Your answer must be one number: the count of lines below that hold the word "etmək".

Top of DATA SHOWN

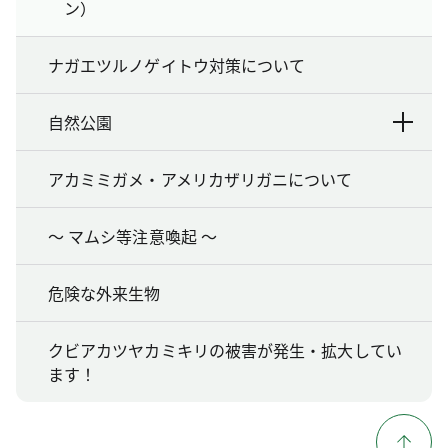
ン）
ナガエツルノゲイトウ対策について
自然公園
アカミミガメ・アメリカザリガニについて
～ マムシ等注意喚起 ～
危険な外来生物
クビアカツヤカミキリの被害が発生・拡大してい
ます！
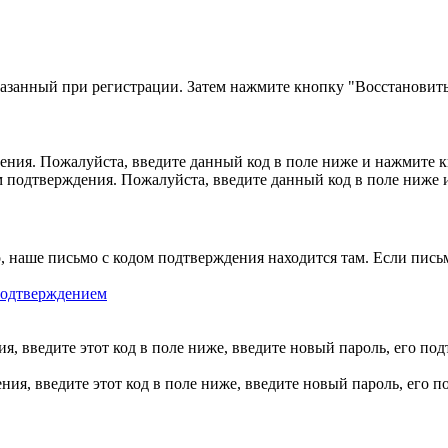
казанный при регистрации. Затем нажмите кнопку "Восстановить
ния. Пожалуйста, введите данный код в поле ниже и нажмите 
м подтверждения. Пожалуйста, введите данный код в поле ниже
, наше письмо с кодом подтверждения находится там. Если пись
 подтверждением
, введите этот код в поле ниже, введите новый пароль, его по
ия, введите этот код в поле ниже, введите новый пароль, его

Bottom of DATA SHOWN
Top of DATA SHOWN

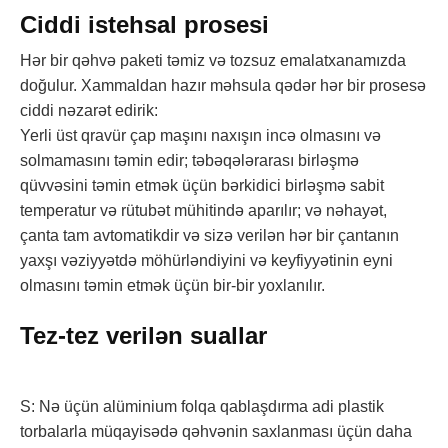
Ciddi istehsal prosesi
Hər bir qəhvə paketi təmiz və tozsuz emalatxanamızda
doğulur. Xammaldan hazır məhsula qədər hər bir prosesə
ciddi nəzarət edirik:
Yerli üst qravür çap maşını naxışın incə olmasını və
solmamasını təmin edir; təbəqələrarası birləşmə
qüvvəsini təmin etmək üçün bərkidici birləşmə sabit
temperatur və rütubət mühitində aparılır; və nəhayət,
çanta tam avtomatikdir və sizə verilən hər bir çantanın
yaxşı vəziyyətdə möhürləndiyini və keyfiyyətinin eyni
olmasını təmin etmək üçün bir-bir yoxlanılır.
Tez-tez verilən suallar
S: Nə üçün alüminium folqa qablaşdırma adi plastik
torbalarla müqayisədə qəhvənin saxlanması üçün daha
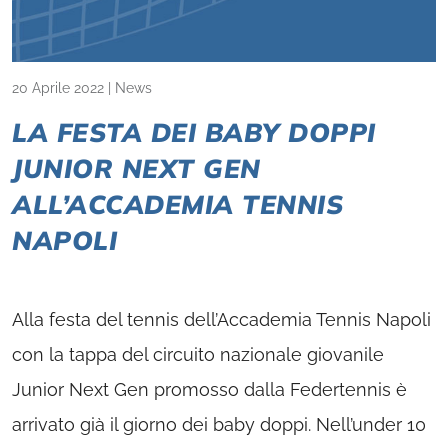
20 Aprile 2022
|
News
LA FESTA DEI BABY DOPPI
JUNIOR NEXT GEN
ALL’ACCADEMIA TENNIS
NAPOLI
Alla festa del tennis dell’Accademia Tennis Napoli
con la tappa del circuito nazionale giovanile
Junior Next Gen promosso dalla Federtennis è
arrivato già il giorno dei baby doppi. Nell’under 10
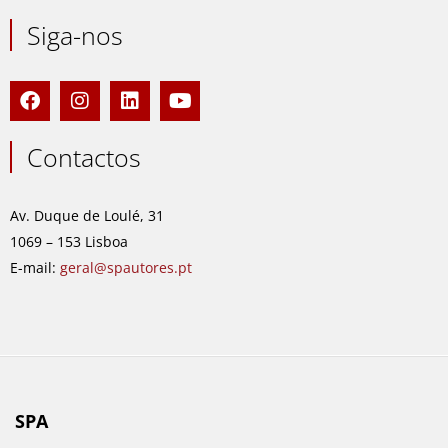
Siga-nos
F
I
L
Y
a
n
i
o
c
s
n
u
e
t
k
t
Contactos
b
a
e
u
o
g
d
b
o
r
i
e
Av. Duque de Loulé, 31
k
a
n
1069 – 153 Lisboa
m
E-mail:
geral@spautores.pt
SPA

Bottom of DATA SHOWN

_EXERCISE RESULT_
2